Le soja et la patate douce s’y développent avec profit, devant d’autres cultures sèches (légumes, mûriers, fruitiers, théiers). Derruau (1966), cherchant tout indice pour réfuter le déterminisme, considère que « des facteurs humains semblent avoir présidé au choix des pentes à mettre en culture, car des pentes faibles sont négligées et des pentes abruptes colonisées ».

Dans tous les cas il s’agit avant tout d’une agriculture extensive, sans fortes densités comme en plaine. Elle est souvent ancienne, comme autour des villages nébuleuses du Japon central, parfois plus récente. À mesure que la colonisation de Hokkaidô a progressé, ou bien que la croissance urbaine repousse les ceintures maraîchères, les terres cultivées ont pu s’étendre. Certaines furent même créées ex nihilo peu avant le passage de Derruau au Japon, comme les « nouveaux champs » (shinden 新田) de Kanoya 鹿屋市, au sud de Kyûshû, mis en place en 1955 à la faveur de l’ouverture d’un canal d’irrigation.

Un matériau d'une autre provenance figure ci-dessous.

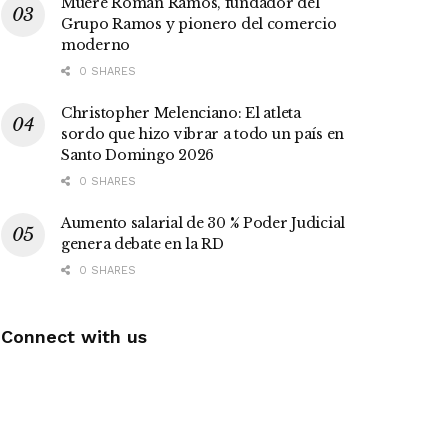
Muere Román Ramos, fundador del
Grupo Ramos y pionero del comercio
moderno
0 SHARES
Christopher Melenciano: El atleta
sordo que hizo vibrar a todo un país en
Santo Domingo 2026
0 SHARES
Aumento salarial de 30 % Poder Judicial
genera debate en la RD
0 SHARES
Connect with us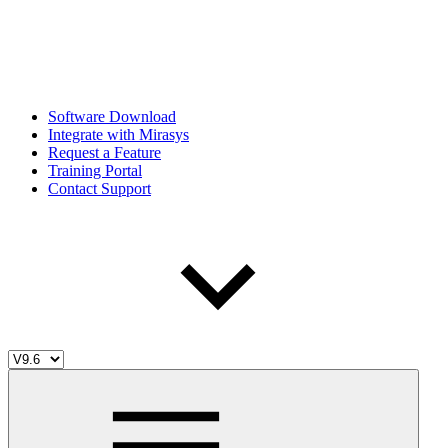
Software Download
Integrate with Mirasys
Request a Feature
Training Portal
Contact Support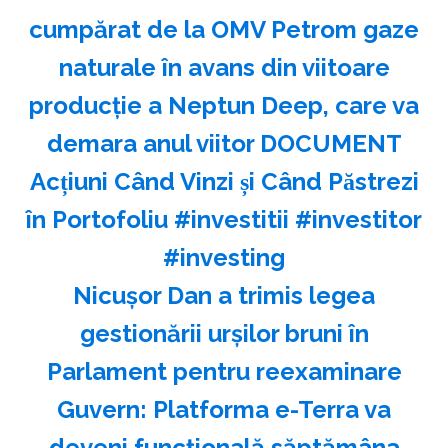
cumpărat de la OMV Petrom gaze
naturale în avans din viitoare
producție a Neptun Deep, care va
demara anul viitor DOCUMENT
Acțiuni Când Vinzi și Când Păstrezi
în Portofoliu #investitii #investitor
#investing
Nicuşor Dan a trimis legea
gestionării urşilor bruni în
Parlament pentru reexaminare
Guvern: Platforma e-Terra va
deveni funcţională săptămâna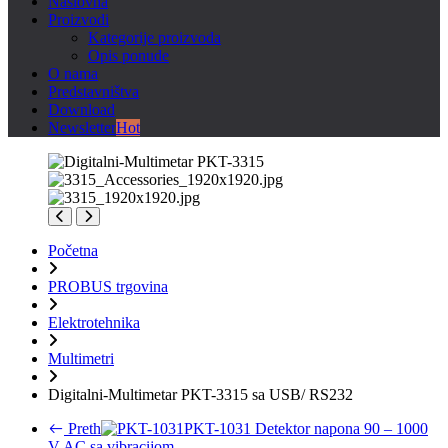
Naslovna
Proizvodi
Kategorije proizvoda
Opis ponude
O nama
Predstavništva
Download
Newsletter
Hot
Početna
PROBUS trgovina
Elektrotehnika
Multimetri
Digitalni-Multimetar PKT-3315 sa USB/ RS232
Preth
PKT-1031 Detektor napona 90 – 1000
V AC sa vibracijom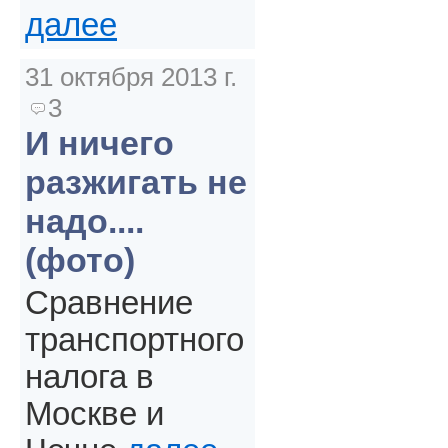
далее
31 октября 2013 г.
3
И ничего
разжигать не
надо....
(фото)
Сравнение
транспортного
налога в
Москве и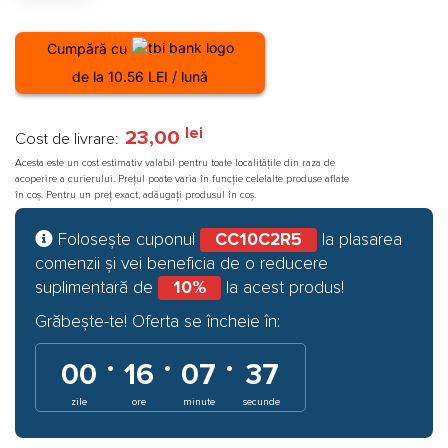
234,00 lei.
Cumpără cu
de la 10.56 LEI / lună
lei
23,00
Cost de livrare:
Acesta este un cost estimativ valabil pentru toate localitățile din raza de
acoperire a curierului. Prețul poate varia în funcție celelalte produse aflate
în coș. Pentru un preț exact, adăugați produsul în coș.
Folosește cuponul
CC10C2R5
la plasarea
comenzii și vei beneficia de o reducere
suplimentară de
10%
la acest produs!
Grăbește-te! Oferta se încheie în:
·
·
·
00
16
07
36
zile
ore
minute
secunde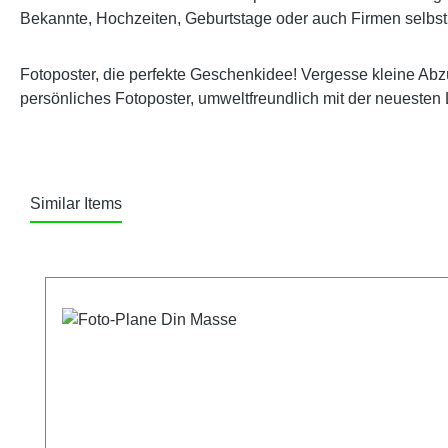
Bekannte, Hochzeiten, Geburtstage oder auch Firmen selbst 
Fotoposter, die perfekte Geschenkidee
! Vergesse kleine Ab
persönliches Fotoposter, umweltfreundlich mit der neueste
Similar Items
Produktgalerie überspringen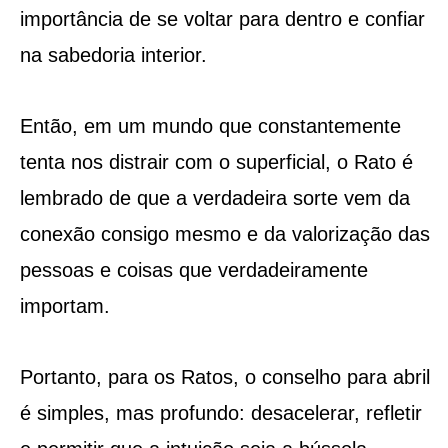
importância de se voltar para dentro e confiar
na sabedoria interior.
Então, em um mundo que constantemente
tenta nos distrair com o superficial, o Rato é
lembrado de que a verdadeira sorte vem da
conexão consigo mesmo e da valorização das
pessoas e coisas que verdadeiramente
importam.
Portanto, para os Ratos, o conselho para abril
é simples, mas profundo: desacelerar, refletir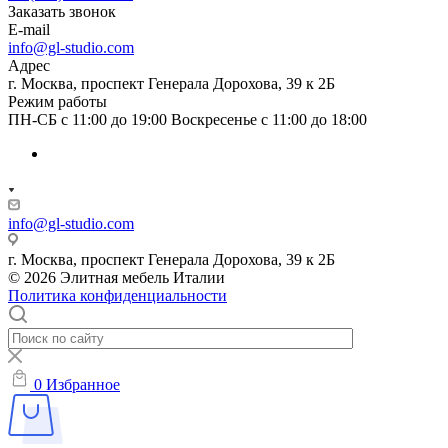
Заказать звонок
E-mail
info@gl-studio.com
Адрес
г. Москва, проспект Генерала Дорохова, 39 к 2Б
Режим работы
ПН-СБ с 11:00 до 19:00 Воскресенье с 11:00 до 18:00
info@gl-studio.com
г. Москва, проспект Генерала Дорохова, 39 к 2Б
© 2026 Элитнaя мeбeль Итaлии
Политика конфиденциальности
0
Избранное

On doit évoquer pour finir l’extraction du soufre (硫黄) à proximité immédiate des cratères. La vitalité de l’activité volcanique dans l’archipel, fumerolienne notamment, a permis depuis des siècles l’exploitation aisée, à ciel ouvert, d’un soufre d’une grande pureté, dans les « îles au soufre » – Iô-jima, ou près des montagnes de soufre (Iô-dake, Iô-zan158). Il fut un temps le premier produit d’exportation national. En 1889, l’éruption de l’Iô-zan de Shiretoko, à la pointe orientale de Hokkaidô, se traduit par une coulée de soufre pur qui provoque une ruée vers « l’or » jaune. En 1936, l’émission de soufre fondu dura huit mois, et fit apparaître 200 000 tonnes de minerai – plus que la production annuelle d’alors159. Au Tokachi-dake Noboribetsu ou encore à Satsuma Iô-jima, le soufre a aussi été exploité.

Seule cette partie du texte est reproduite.